Finding our way without learning from History will prove very difficult. In describing the way our culture lags behind technology, William Sloan Coffin used to say, “We are technological giants and moral midgets.” To quote the Forum program again, Arthur Schlesinger said, “History is an antidote to foolishness.” In In the face of science and technology increasing the deadliness of our weaponry, we need the Humanities to teach the kind of reconciliation that makes wars obsolete. We are wasting the earth’s resources in mutual self-destruction and when the time comes when we need these resources for human survival on this planet, they will not be there.

To quote Lewis Lapham from the Forum program just once again, “Think of the sciences as the House of Representatives and think of the Humanities as the Senate.” It is high time that the Humanities get into the sunlight and out of the shadows for the renaissance in Theology, Philosophy, and History that our culture and society so desperately needs.


[1] Lewis Lapham speaking with Michael Krasny on Forum, March 24, 2011. See http://www.kqed.org/a/forum/R201103241000

[2] See the New York Times article by Matthew L. Wald, “Japanese Crisis Revives U.S. Fight on Nuclear Waste,” Thursday, March 24, 2011, page A-1 and A-3: “One problem is that the courts have interpreted federal law as requiring the Energy Department to show that the waste can be safely stored in canisters there for one million years. So far, the department has established only that it can contain the material for 10,000 years.”

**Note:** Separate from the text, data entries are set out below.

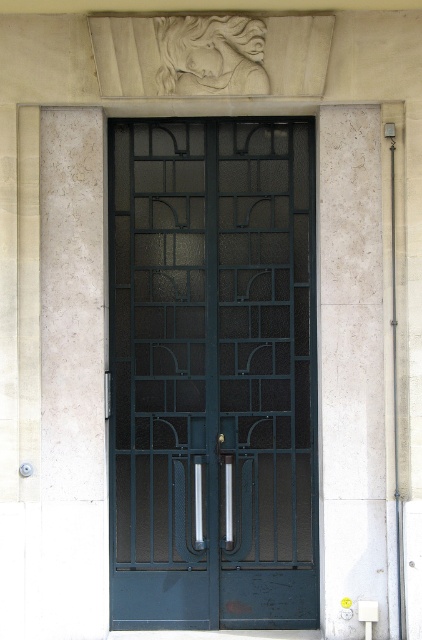 Question: Does dark blue glass door at center have a greater width compared to white marble pillar at left?

Choices:
 (A) no
 (B) yes

Answer: (B)

Question: Which point is closer to the camera?

Choices:
 (A) white marble pillar at right
 (B) dark blue glass door at center

Answer: (A)

Question: Does dark blue glass door at center lie in front of white marble pillar at left?

Choices:
 (A) yes
 (B) no

Answer: (B)

Question: Does white marble pillar at left have a lesser width compared to white marble pillar at right?

Choices:
 (A) no
 (B) yes

Answer: (A)

Question: Which object appears farthest from the camera in this image?

Choices:
 (A) white marble pillar at left
 (B) dark blue glass door at center
 (C) white marble pillar at right

Answer: (B)

Question: Which of the following is the farthest from the observer?

Choices:
 (A) (357, 317)
 (B) (135, 228)
 (C) (75, 412)

Answer: (B) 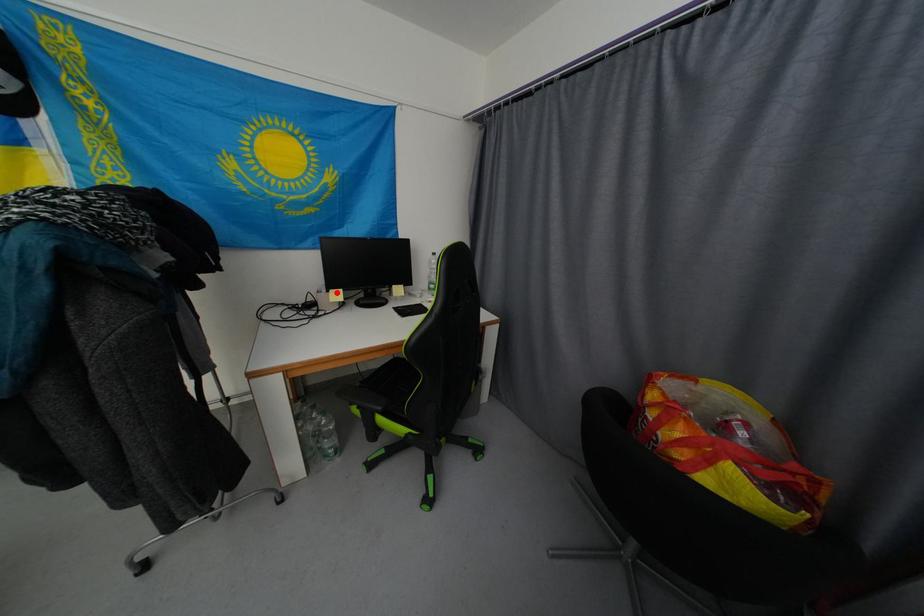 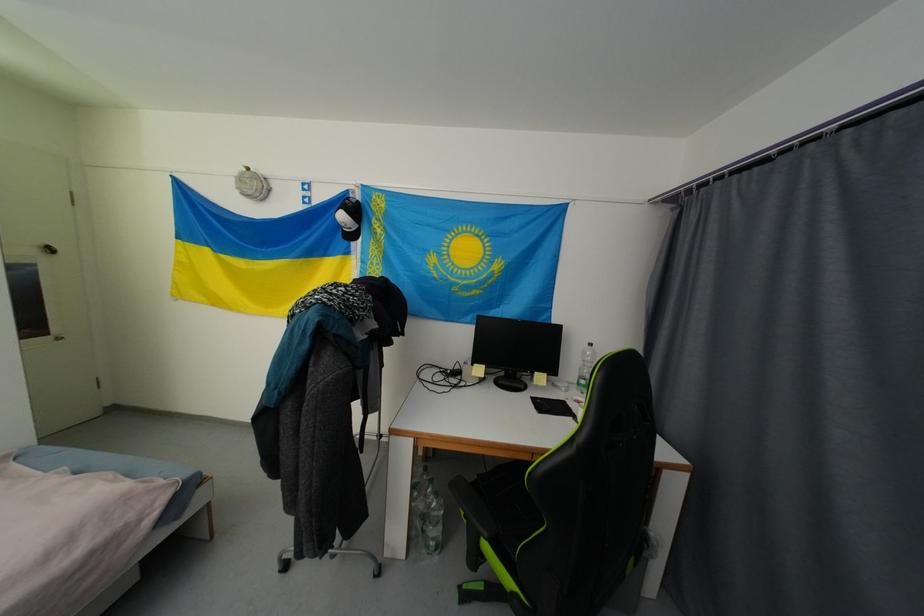 Question: I am providing you with two images of the same scene from different viewpoints. Given a red point in image1, look at the same physical point in image2. Is it:

Choices:
 (A) Closer to the viewpoint
 (B) Farther from the viewpoint

Answer: (B) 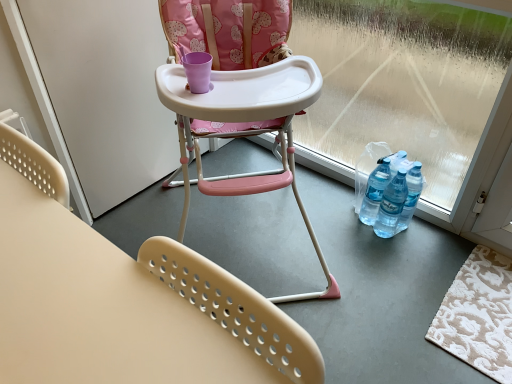 This screenshot has height=384, width=512. What are the coordinates of `pink plastic highchair at center, the 1th chair from the back` in the screenshot? It's located at (228, 31).

Describe the element at coordinates (105, 92) in the screenshot. I see `white matte screen door at left` at that location.

Identify the location of pink plastic highchair at center, the 1th chair from the back. 228,31.

Does point (505, 383) lie behind point (29, 30)?

Yes, it is.

Does beige textured rug at lower right have a smaller size compared to white matte screen door at left?

Yes.

From a real-world perspective, who is located lower, beige textured rug at lower right or white matte screen door at left?

beige textured rug at lower right, from a real-world perspective.

How much distance is there between beige textured rug at lower right and white matte screen door at left?

beige textured rug at lower right and white matte screen door at left are 1.42 meters apart.

Considering the relative sizes of transparent plastic window screen at lower right and beige textured rug at lower right in the image provided, is transparent plastic window screen at lower right thinner than beige textured rug at lower right?

Yes, transparent plastic window screen at lower right is thinner than beige textured rug at lower right.

Is transparent plastic window screen at lower right bigger than beige textured rug at lower right?

Yes, transparent plastic window screen at lower right is bigger than beige textured rug at lower right.

How different are the orientations of transparent plastic window screen at lower right and beige textured rug at lower right in degrees?

0.00221 degrees.

How much distance is there between transparent plastic window screen at lower right and beige textured rug at lower right?

transparent plastic window screen at lower right and beige textured rug at lower right are 25.43 inches apart from each other.

From a real-world perspective, which object rests below the other?

beige plastic chair at lower center, which is counted as the first chair, starting from the front.

Which is in front, beige plastic chair at lower center, which is the 2th chair in back-to-front order, or white matte screen door at left?

beige plastic chair at lower center, which is the 2th chair in back-to-front order, is more forward.

The width and height of the screenshot is (512, 384). Identify the location of the 2nd chair in front of the white matte screen door at left. [x=124, y=299].

Is beige plastic chair at lower center, which is counted as the first chair, starting from the front, looking in the opposite direction of pink plastic highchair at center, the 2th chair when ordered from front to back?

beige plastic chair at lower center, which is counted as the first chair, starting from the front, does not have its back to pink plastic highchair at center, the 2th chair when ordered from front to back.

Considering the relative positions of beige plastic chair at lower center, which is the 2th chair in back-to-front order, and pink plastic highchair at center, the 2th chair when ordered from front to back, in the image provided, is beige plastic chair at lower center, which is the 2th chair in back-to-front order, to the left of pink plastic highchair at center, the 2th chair when ordered from front to back, from the viewer's perspective?

Yes.

From the picture: Would you consider beige plastic chair at lower center, which is the 2th chair in back-to-front order, to be distant from pink plastic highchair at center, the 2th chair when ordered from front to back?

beige plastic chair at lower center, which is the 2th chair in back-to-front order, is actually quite close to pink plastic highchair at center, the 2th chair when ordered from front to back.

From a real-world perspective, is beige plastic chair at lower center, which is the 2th chair in back-to-front order, physically located above or below pink plastic highchair at center, the 2th chair when ordered from front to back?

beige plastic chair at lower center, which is the 2th chair in back-to-front order, is situated lower than pink plastic highchair at center, the 2th chair when ordered from front to back, in the real world.

How distant is beige textured rug at lower right from transparent plastic window screen at lower right?

They are 25.43 inches apart.

What's the angular difference between beige textured rug at lower right and transparent plastic window screen at lower right's facing directions?

The angular difference between beige textured rug at lower right and transparent plastic window screen at lower right is 0.00221 degrees.

Which is more to the left, beige textured rug at lower right or transparent plastic window screen at lower right?

transparent plastic window screen at lower right is more to the left.

From the image's perspective, is beige textured rug at lower right under transparent plastic window screen at lower right?

Yes, from the image's perspective, beige textured rug at lower right is below transparent plastic window screen at lower right.

Does point (3, 247) appear closer or farther from the camera than point (472, 333)?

[3] New York Times, March 28, 2011, John M. Broder, Matthew L. Wald, and Tom Zeller, “At U.S. Nuclear Sites: Preparing for the Unlikely”: “The commission, looking at how much radiation it would take to kill people in accidents, and how much it would take to raise cancer rates, decided that reactors would meet that standard if there were meltdowns with off-site consequences only once per 100,000 years of operation.” With 104 nuclear reactors in the United States, that makes it once every 1,000 years or so.